I turned as she reached the door. “Why me, Jill-Beth?” She paused. “Because you’re there, Nick. Because you’re there.” She smiled, blew me a kiss, and went.
I felt like a frog that had sought out the princess, been kissed, but stayed a frog all the same. In short, I felt damned foolish. And up to my neck in trouble.
The Honourable John Makyns, MP, pretended that he was not embarrassed by lunching with his wife’s cast-off husband, but I noted how he had chosen one of the West End’s less prestigious clubs for our meeting. “I thought you were a member of Whites?” I teased him.
“The food can be better here,” he lied smoothly, then waved his fish knife towards the trompe l’oeil ceiling. “And it’s an amusing place, don’t you think?”
“Side-splitting. Is Melissa well?”
“Very well, thank you.” He paused. “I probably won’t mention to her that we’ve lunched.”

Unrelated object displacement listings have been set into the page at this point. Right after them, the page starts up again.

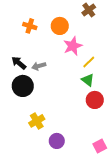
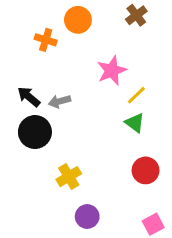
orange circle: (60, 26) -> (78, 20), moved
red circle: (95, 100) -> (146, 170), moved
yellow cross: (37, 121) -> (69, 177), moved

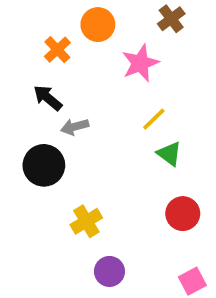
orange cross: (46, 40) -> (57, 50), turned 30
pink star: (112, 71) -> (140, 63), moved
yellow line: (136, 95) -> (154, 119), moved
black arrow: (29, 97) -> (48, 98), moved

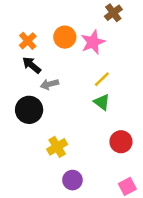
orange circle: (98, 25) -> (65, 37), moved
orange cross: (57, 50) -> (28, 41), moved
green triangle: (169, 154) -> (102, 102), moved

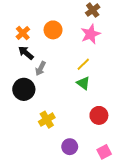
pink star: (93, 42) -> (91, 34), moved
gray arrow: (49, 84) -> (41, 68), turned -48
purple circle: (72, 180) -> (70, 147), moved

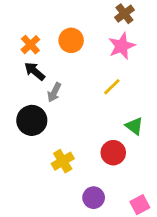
green triangle: (83, 83) -> (134, 126), moved
red circle: (99, 115) -> (113, 153), moved

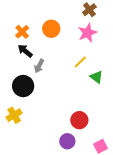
green triangle: (134, 126) -> (96, 77), moved
red circle: (113, 153) -> (79, 120), moved
yellow cross: (63, 161) -> (14, 115), moved

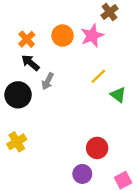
pink star: (87, 33) -> (92, 36), moved
black circle: (23, 86) -> (18, 95), moved

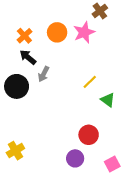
yellow line: (98, 76) -> (90, 82), moved
green triangle: (118, 95) -> (108, 100), moved
yellow cross: (17, 142) -> (15, 151), moved

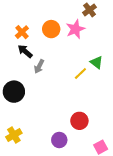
black circle: (17, 86) -> (14, 92), moved
green triangle: (108, 100) -> (97, 62), moved
purple circle: (75, 158) -> (59, 140), moved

“Don’t worry, I won’t either.”
He gave me a quick smile of thanks. “Not that she dislikes you, Nick. You mustn’t think that.”
“But she might think we were swopping dirty secrets?”

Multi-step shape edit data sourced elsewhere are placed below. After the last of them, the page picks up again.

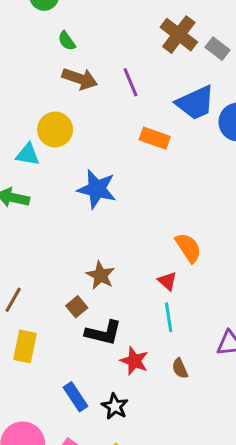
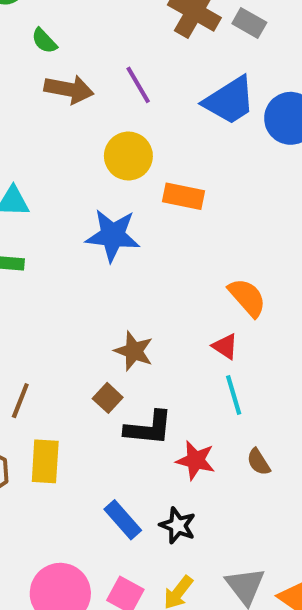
yellow circle: (55, 129) -> (128, 156), moved
orange rectangle: (155, 138) -> (184, 196), moved

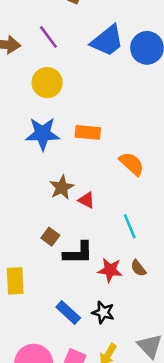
orange rectangle: (184, 196) -> (88, 132), moved
red triangle: (225, 346) -> (86, 200), moved
brown star: (134, 351) -> (62, 187), moved, turned 30
brown semicircle: (259, 462) -> (138, 268), moved

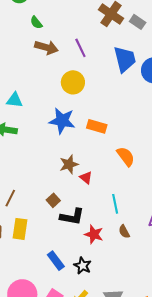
blue trapezoid: (107, 41) -> (125, 59), turned -76
brown semicircle: (138, 268) -> (124, 232), moved

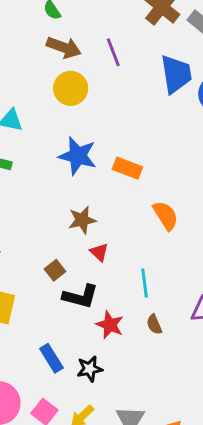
yellow circle: (73, 82) -> (71, 88), moved
red triangle: (86, 178) -> (99, 252), moved
black star: (83, 266) -> (90, 369), turned 30

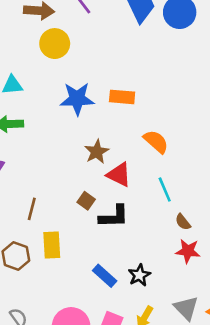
orange semicircle: (166, 216) -> (156, 142), moved
red triangle: (99, 252) -> (119, 175), size x1.5
red star: (110, 325) -> (188, 251), moved

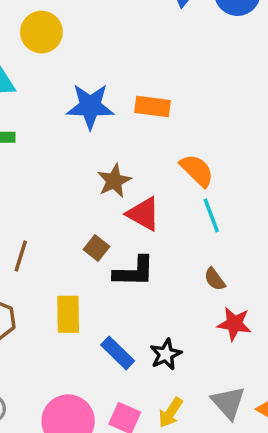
yellow circle: (55, 44) -> (41, 32), moved
cyan line: (165, 189) -> (211, 215), moved
brown semicircle: (183, 222) -> (215, 279), moved
yellow rectangle: (52, 245) -> (68, 314), moved

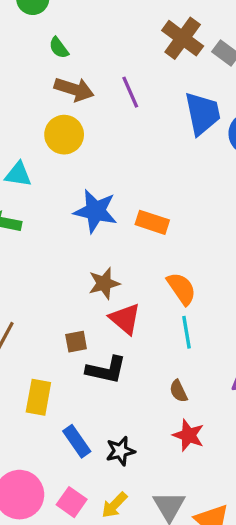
brown square: (97, 248) -> (76, 342), turned 30

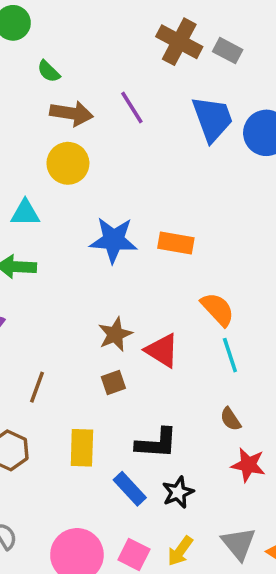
brown star: (104, 283) -> (115, 334), moved
black L-shape: (106, 370) -> (157, 443), moved

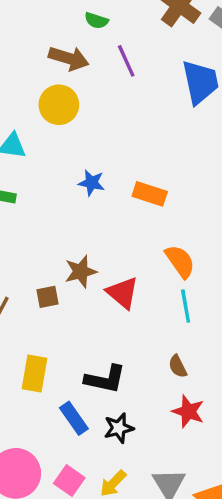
green semicircle: (49, 71) -> (96, 20), moved, turned -35
blue star: (114, 240) -> (92, 183), size x0.6
brown square: (113, 383) -> (48, 297), moved

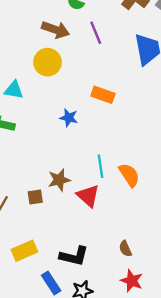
orange rectangle: (150, 194) -> (103, 95), moved
cyan line: (186, 306) -> (100, 166), moved
yellow rectangle: (34, 374) -> (24, 251), turned 55

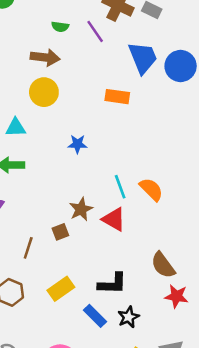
purple line: (96, 33) -> (95, 31), moved
orange rectangle: (103, 95) -> (117, 97), moved
brown semicircle: (125, 249) -> (163, 265), size x1.6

“Something like that, I suppose.” He seemed rather sombre, but perhaps that was understandable. It isn’t every day that you’re telephoned from Heathrow to be told that a major foreign industrialist is declaring economic war against your country. The Honourable John broke off a piece of an over-baked bread roll that he thickly smeared with butter. “How was America?”
“Hot, shining, busy.”
“Quite. It is like that, isn’t it?” He fussed over the choice of wine and recommended the lamb to me. I ordered it, then listened as he told me a long and disjointed story about his mother’s kitchen garden and the problems of finding craftsmen who could repair Tudor brickwork. He was avoiding the subject, which was Yassir Kassouli.
He’d tried to ignore the subject on the telephone, but as soon as I threatened to call the Fleet Street newspapers he had hastened to suggest this luncheon. He was still evasive, though, asking about Devon, the weather in America, my health and my opinion of the lamb.

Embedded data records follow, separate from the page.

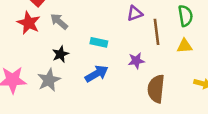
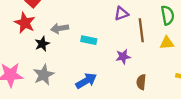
gray arrow: (59, 21) -> (60, 28), moved, turned -49
black star: (60, 54) -> (42, 44), moved
blue arrow: (97, 74) -> (86, 81), moved
brown semicircle: (156, 89) -> (141, 82), size x0.6

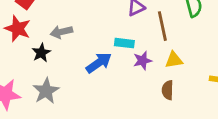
cyan rectangle: (89, 40) -> (124, 43), moved
yellow triangle: (167, 43) -> (174, 60), moved
blue arrow: (86, 81) -> (99, 63), moved

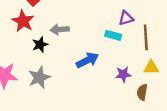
cyan rectangle: (124, 43) -> (113, 35), moved
purple star: (142, 61) -> (123, 74), moved

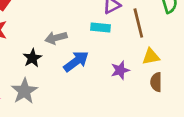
gray arrow: (60, 29) -> (56, 38), moved
black star: (40, 45) -> (32, 58), moved
brown semicircle: (142, 92) -> (156, 82), moved

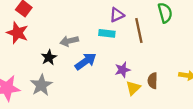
yellow triangle: (151, 56) -> (133, 88), moved, turned -35

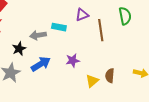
cyan rectangle: (107, 33) -> (59, 27), moved
blue arrow: (86, 61) -> (41, 64), moved
purple star: (123, 70) -> (73, 60), moved

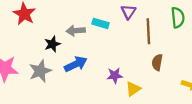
purple triangle: (82, 15) -> (128, 12), turned -40
purple star: (73, 60) -> (115, 76), moved
brown semicircle: (110, 76) -> (157, 62), moved

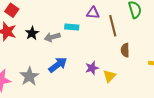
purple triangle: (128, 12) -> (93, 13), turned -48
black star: (52, 44) -> (32, 33), moved

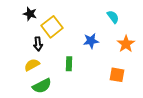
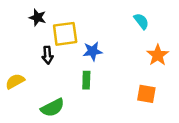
yellow square: (52, 27) -> (65, 34), turned 30
blue star: (91, 41) -> (93, 51), moved
yellow semicircle: (32, 65) -> (15, 81), moved

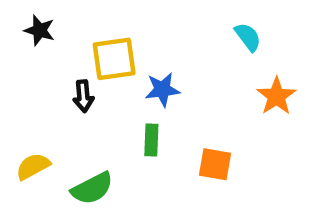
black star: (38, 18) -> (39, 30), moved
yellow semicircle: (15, 81) -> (33, 166), moved
orange square: (146, 94) -> (215, 164), moved

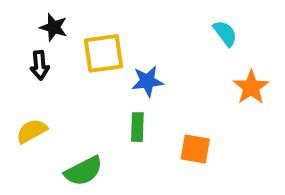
black star: (39, 30) -> (54, 27), moved
black arrow: (83, 96) -> (40, 65), moved
yellow semicircle: (33, 166) -> (32, 131), moved

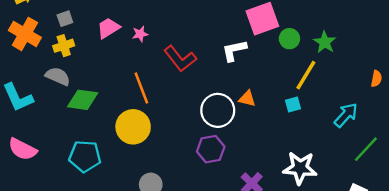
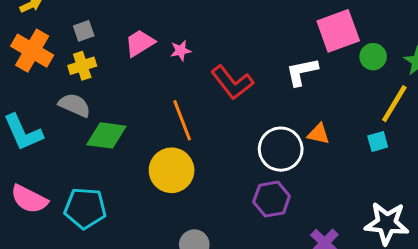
cyan pentagon: (85, 156) -> (85, 208), moved

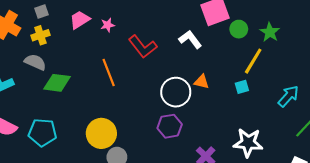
white L-shape: (302, 72) -> (190, 39), turned 65
yellow circle: (172, 170) -> (101, 133), moved

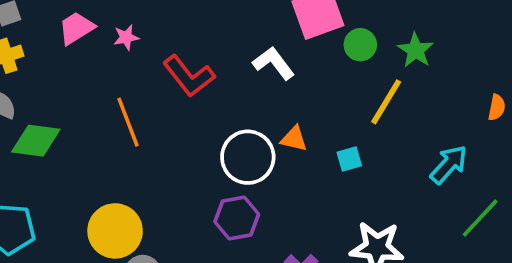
cyan square: (242, 87) -> (349, 159), moved

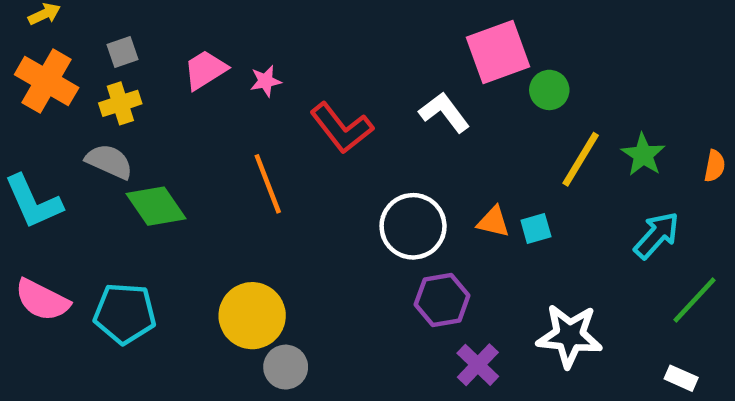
green star: (416, 50) -> (643, 155), moved
orange triangle: (294, 139) -> (493, 222), moved
green diamond: (36, 141) -> (156, 206), turned 48
purple hexagon: (237, 218) -> (442, 300), moved

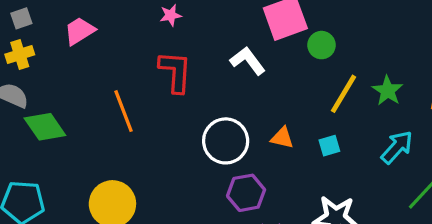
pink star: (266, 81) -> (171, 15), moved
red L-shape: (342, 128) -> (175, 72), turned -138
cyan square: (536, 228) -> (329, 146), moved

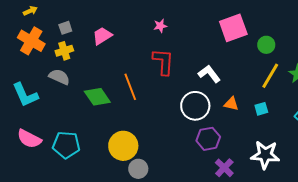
green circle: (322, 45) -> (266, 45), moved
white L-shape: (248, 61) -> (209, 74), moved
green diamond: (45, 127) -> (97, 97), moved

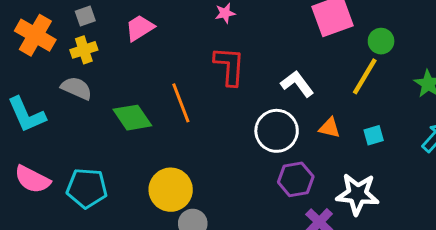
yellow line: (270, 76) -> (365, 76), moved
white star: (265, 155) -> (357, 194), moved

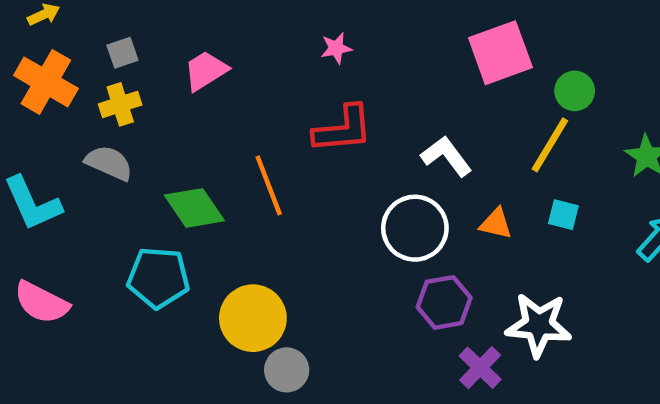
red L-shape: (229, 66) -> (343, 129), turned 81
cyan square: (374, 135) -> (563, 215), moved, turned 30
cyan pentagon: (87, 188) -> (158, 278), moved

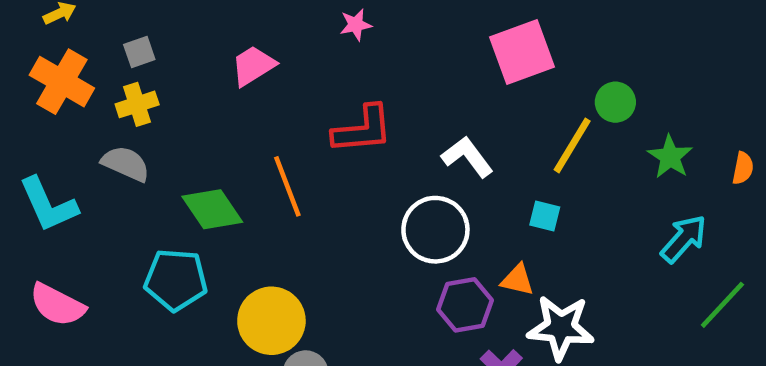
pink star: (336, 48) -> (356, 25), moved
pink trapezoid: (206, 71) -> (253, 66), moved
green circle: (575, 91) -> (615, 102), moved
cyan square: (563, 215) -> (545, 216), moved
orange triangle: (496, 224) -> (517, 280), moved

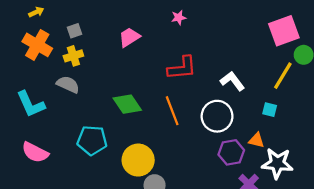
pink square: (522, 52) -> (284, 31), moved
orange line: (287, 186) -> (172, 111), moved
green diamond: (212, 209) -> (127, 104), moved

“I’ve tasted better out of cat-food tins.”
“They’re rather proud of their lamb here.” He was hurt.
“Tell me about Kassouli.” I decided to cut through to the reason for our meeting.
“Ah.” The Honourable John speared a piece of meat with his fork and energetically sawed at the gristle with his knife. “Kassouli did approach HMG. Not officially, of course. As a private citizen of a foreign state, Kassouli has no diplomatic standing, you understand?”
“But he’s rich, so Her Majesty’s Government listened?” He frowned at my crudity, but nodded. “We like to be accommodating to influential foreigners. Why shouldn’t we be?”
“Indeed.”
He was still frowning. “But we really could not help him.”
“What did he want?”
The Honourable John shrugged. “I think he wanted us to put Bannister on trial, but there really was no cause, nor justification, nor reason.”